README.md · Salesforce/discord

metadata

license: apache-2.0
language:
  - en
tags:
  - question_generation
  - qg
  - qgen
widget:
  - text: >-
      The International Monetary Fund warned on Tuesday that colliding pressures
      from inflation, war-driven energy and food crises and sharply higher
      interest rates were pushing the world to the brink of recession and
      threatening financial market stability.
    example_title: Example 1

Model card for the Question Generation component of the Discord Questions paper (EMNLP 2022 - Findings). The model is a finetuned BART-large, and can be used with the following command:

from transformers import AutoTokenizer, AutoModelForSeq2SeqLM

dqg_tokenizer = AutoTokenizer.from_pretrained("Salesforce/discord_qg")
discord_qg = AutoModelForSeq2SeqLM.from_pretrained("Salesforce/discord_qg")

paragraph = "The International Monetary Fund warned on Tuesday that colliding pressures from inflation, war-driven energy and food crises and sharply higher interest rates were pushing the world to the brink of recession and threatening financial market stability."

encoder_ids = dqg_tokenizer.batch_encode_plus([paragraph], add_special_tokens=True, return_tensors="pt")
model_output = discord_qg.generate(**encoder_ids)

generated_texts = dqg_tokenizer.batch_decode(model_output, skip_special_tokens=True)
print(generated_texts) #  ['When was the last time the IMF warned of a global recession?']

The model has a tendency to generate "When " questions. If you would rather generate other questions you can do the following:

from transformers import AutoTokenizer, AutoModelForSeq2SeqLM

qg_tokenizer = AutoTokenizer.from_pretrained("Salesforce/discord_qg")
qg_model = AutoModelForSeq2SeqLM.from_pretrained("Salesforce/discord_qg")
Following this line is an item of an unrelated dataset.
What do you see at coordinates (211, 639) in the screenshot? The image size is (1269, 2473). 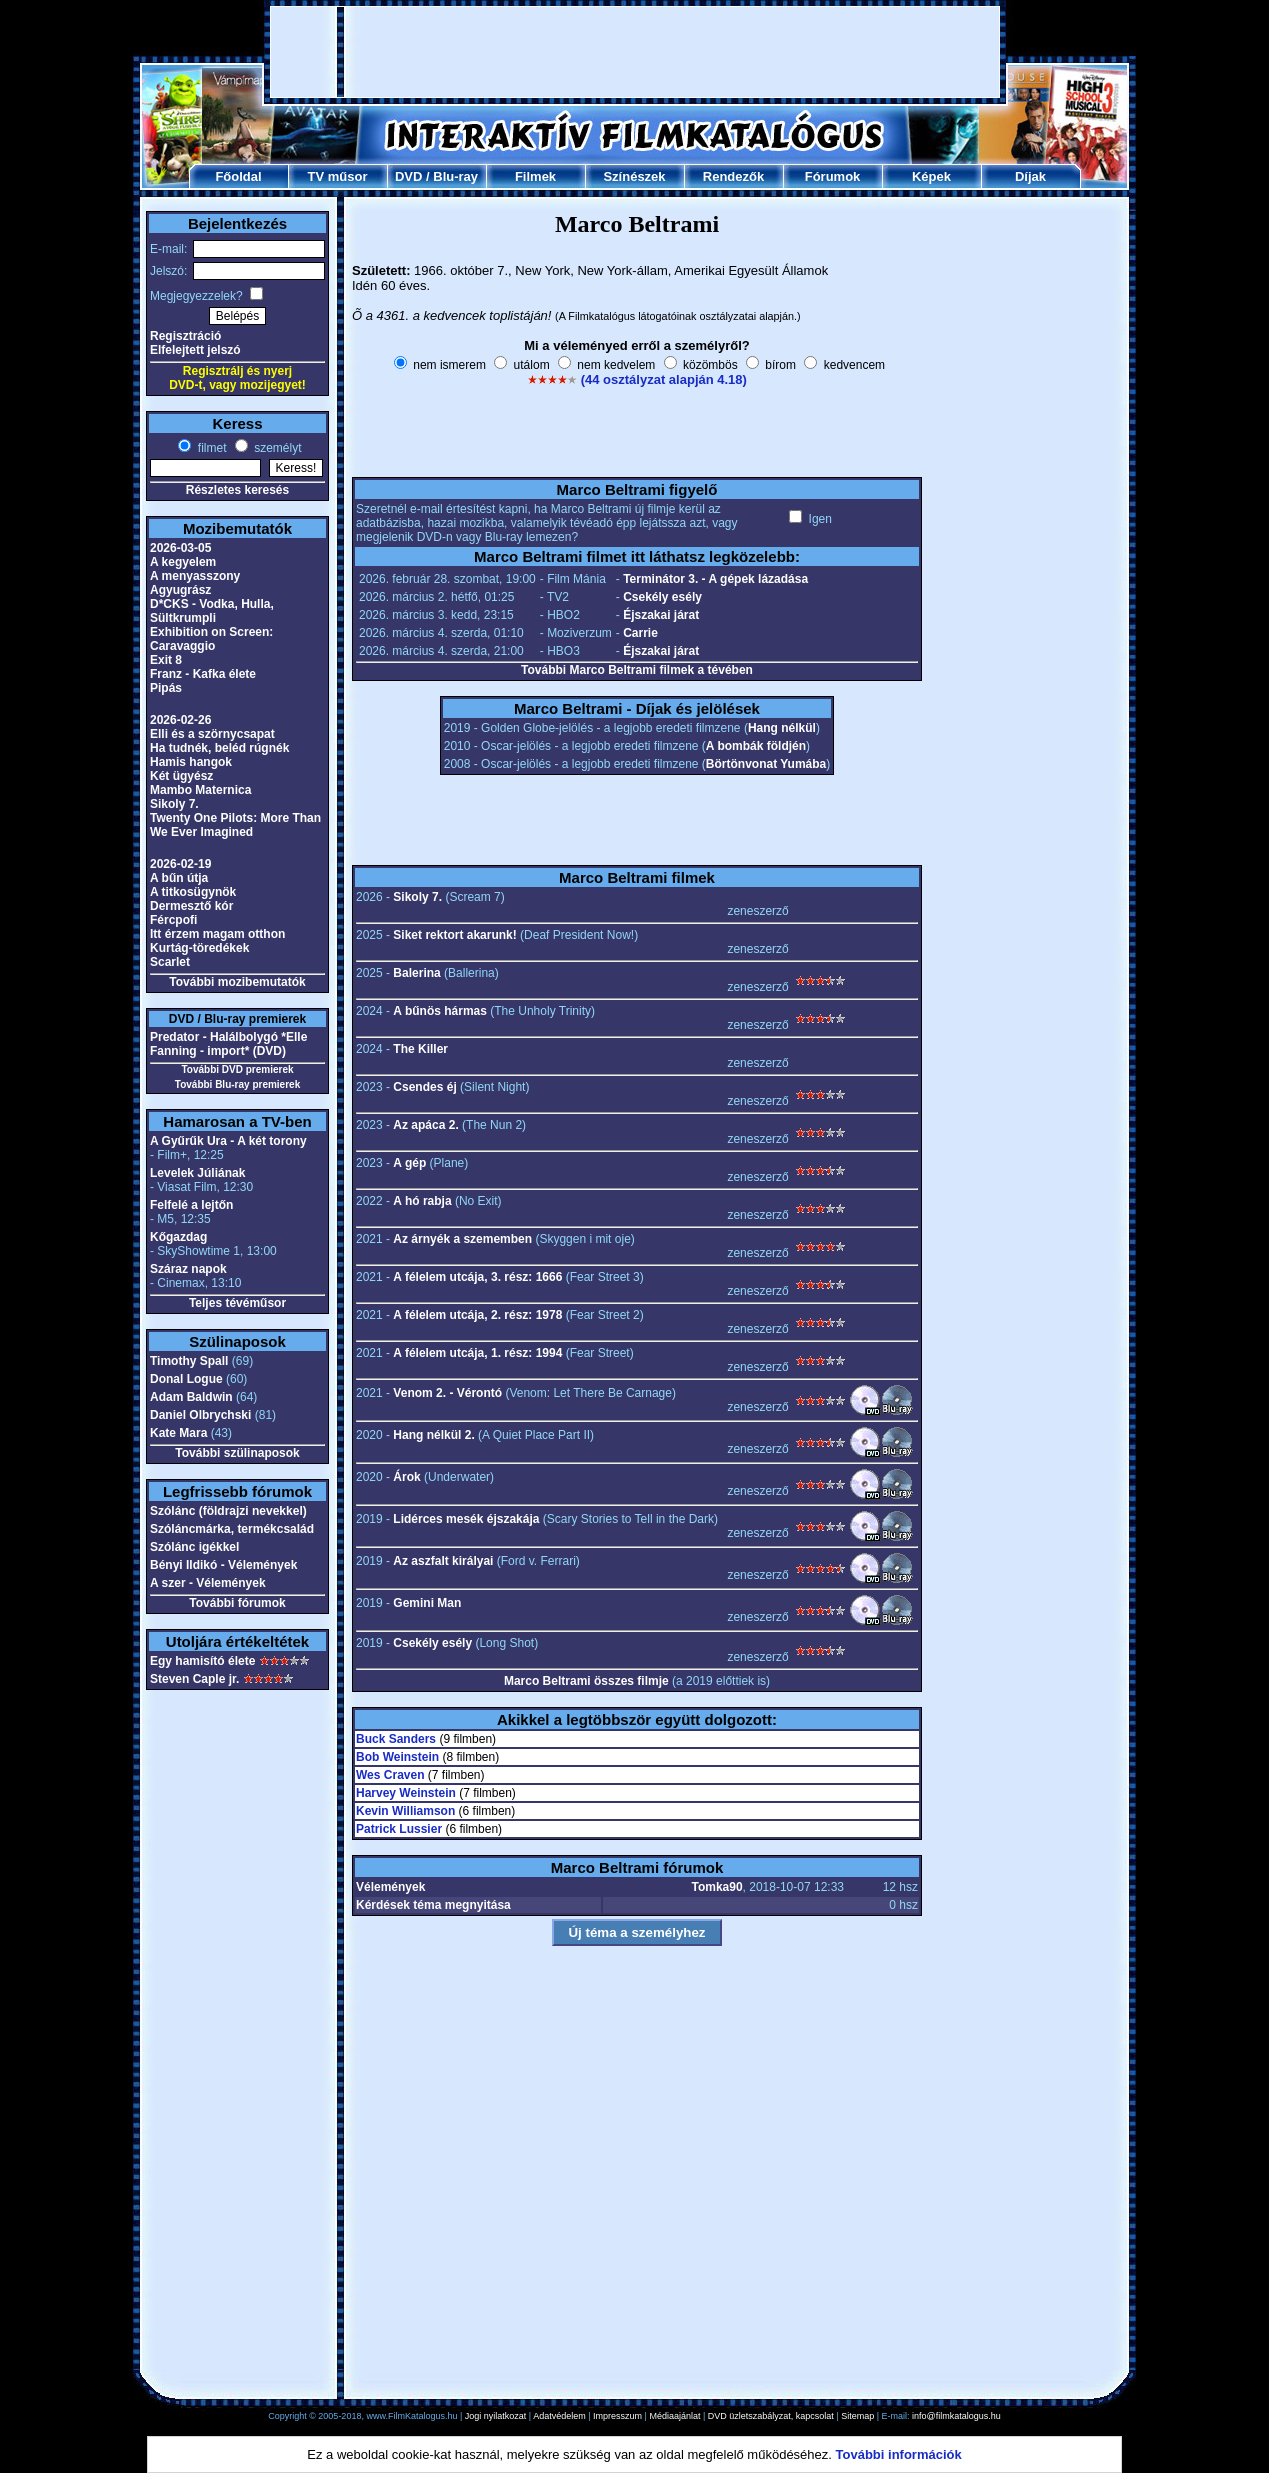 I see `Exhibition on Screen: Caravaggio` at bounding box center [211, 639].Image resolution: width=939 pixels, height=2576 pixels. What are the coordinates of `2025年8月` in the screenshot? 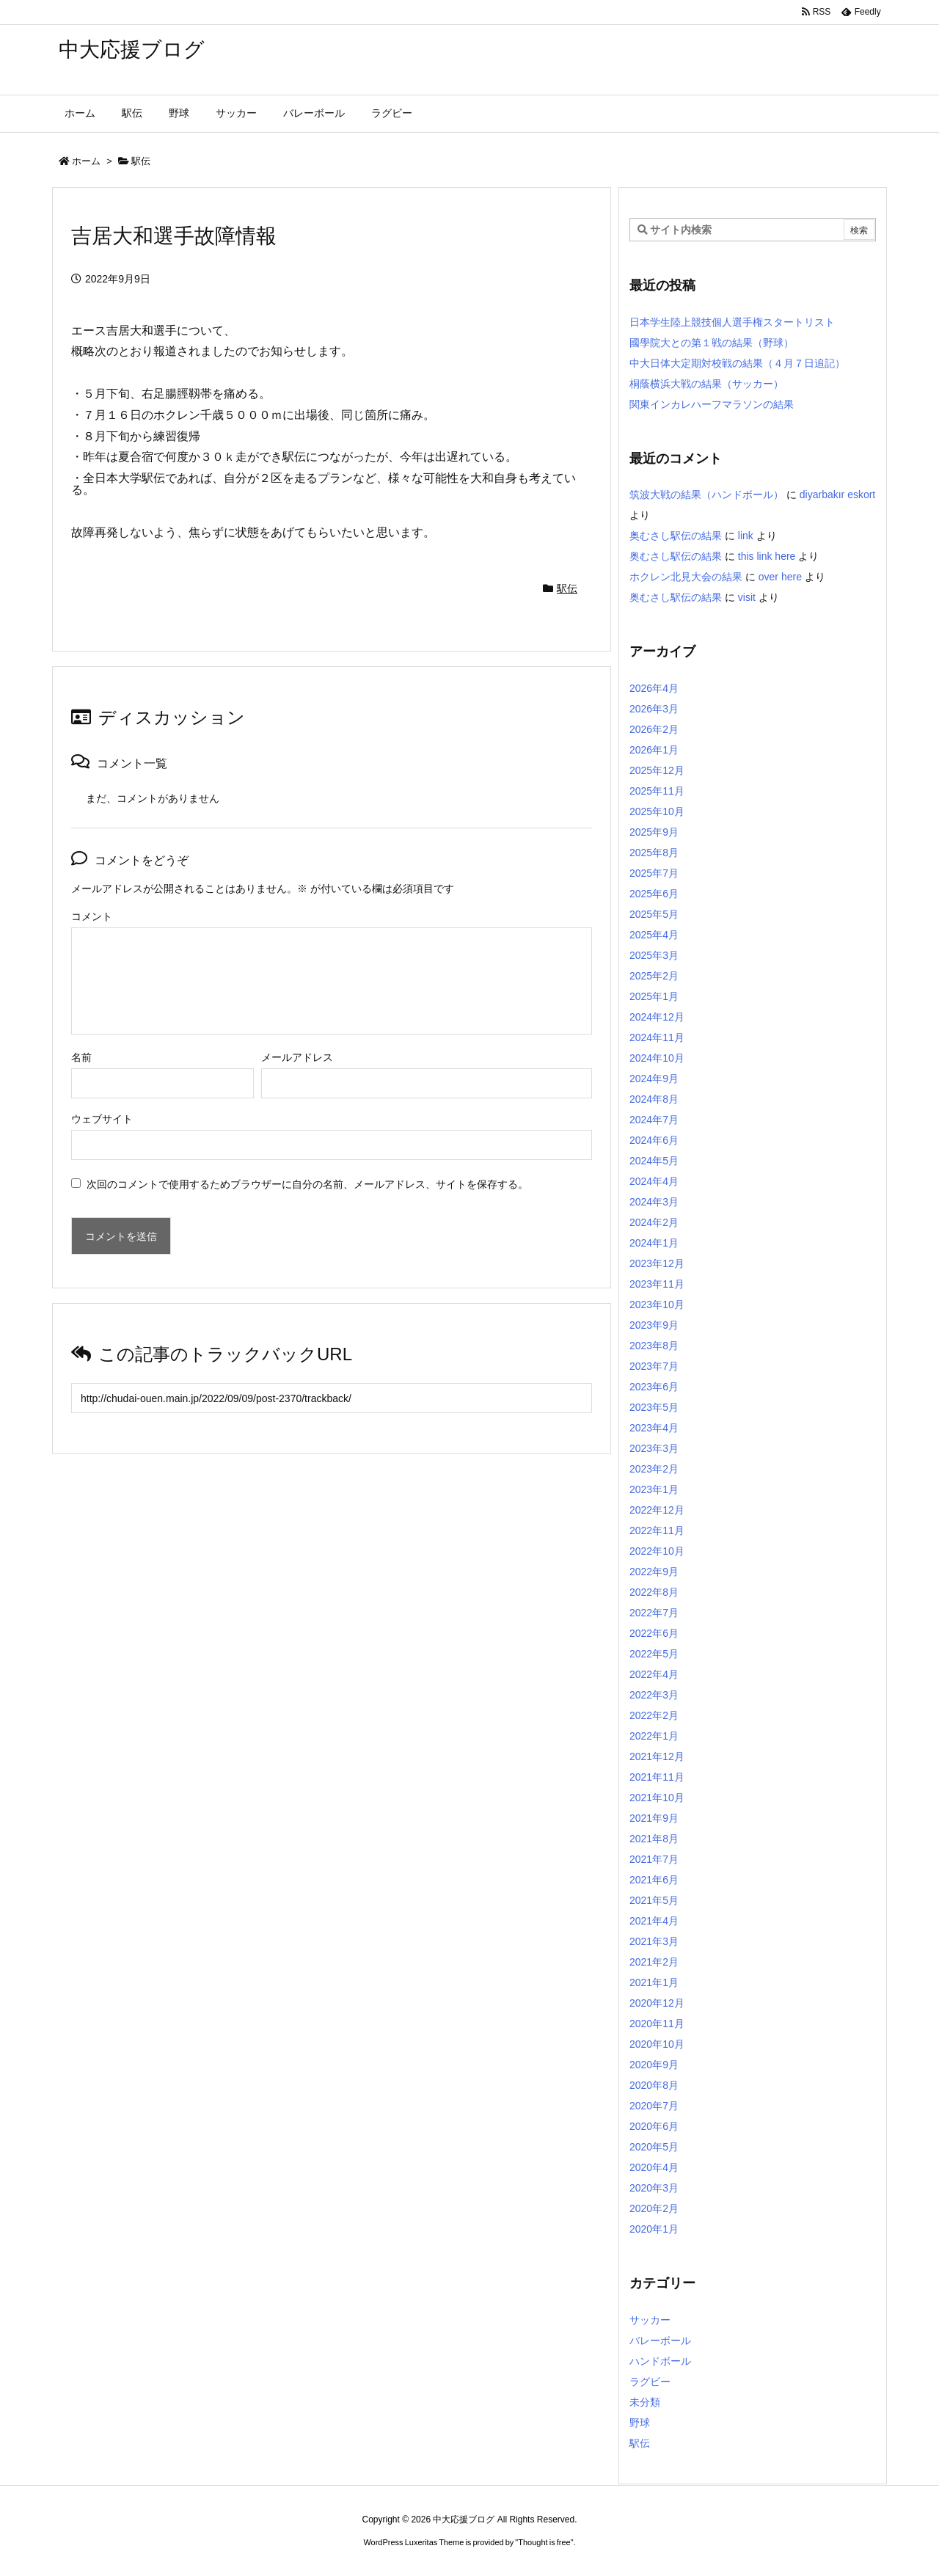 It's located at (654, 852).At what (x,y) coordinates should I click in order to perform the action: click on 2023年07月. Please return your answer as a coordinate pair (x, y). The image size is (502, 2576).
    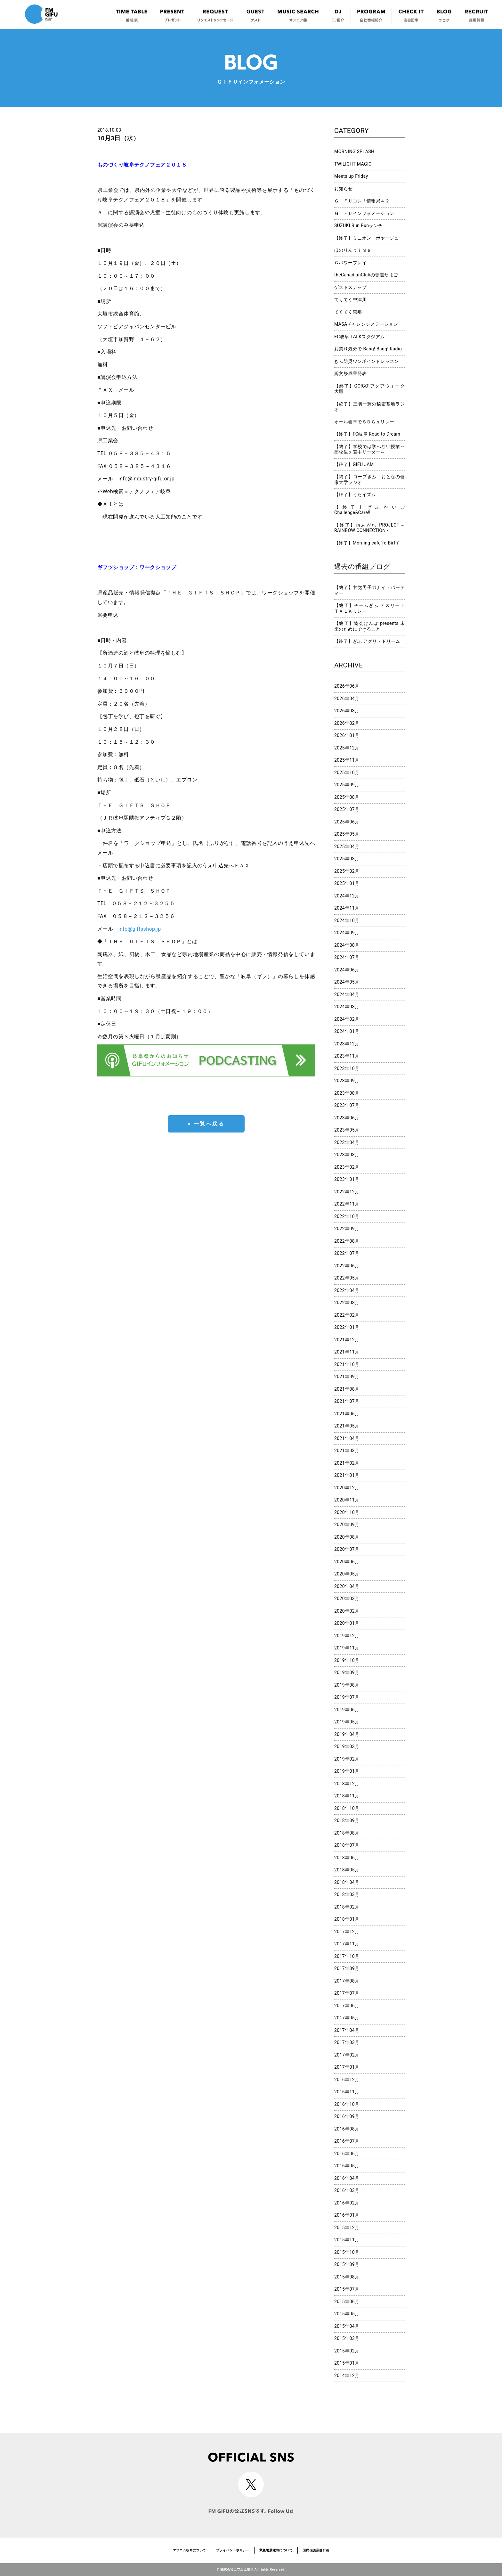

paragraph = "The International Monetary Fund warned on Tuesday that colliding pressures from inflation, war-driven energy and food crises and sharply higher interest rates were pushing the world to the brink of recession and threatening financial market stability."

for start_word in ["How", "Why"]:
    encoder_ids = qg_tokenizer.batch_encode_plus([paragraph], add_special_tokens=True, padding=True, truncation=True, return_tensors="pt")
    decoder_input_ids = qg_tokenizer.batch_encode_plus([start_word], add_special_tokens=True, return_tensors="pt")["input_ids"][:, :-1]
    model_output = qg_model.generate(**encoder_ids, decoder_input_ids=decoder_input_ids, max_length=20)
    generated_questions = qg_tokenizer.batch_decode(model_output, skip_special_tokens=True)

    print(generated_questions)

Prints:

['How will the global economy be affected?']
['Why was the IMF warning?']

Ethical Considerations

This release is for research purposes only in support of an academic paper. Our models, datasets, and code are not specifically designed or evaluated for all downstream purposes. We strongly recommend users evaluate and address potential concerns related to accuracy, safety, and fairness before deploying this model. We encourage users to consider the common limitations of AI, comply with applicable laws, and leverage best practices when selecting use cases, particularly for high-risk scenarios where errors or misuse could significantly impact people’s lives, rights, or safety. For further guidance on use cases, refer to our AUP and AI AUP.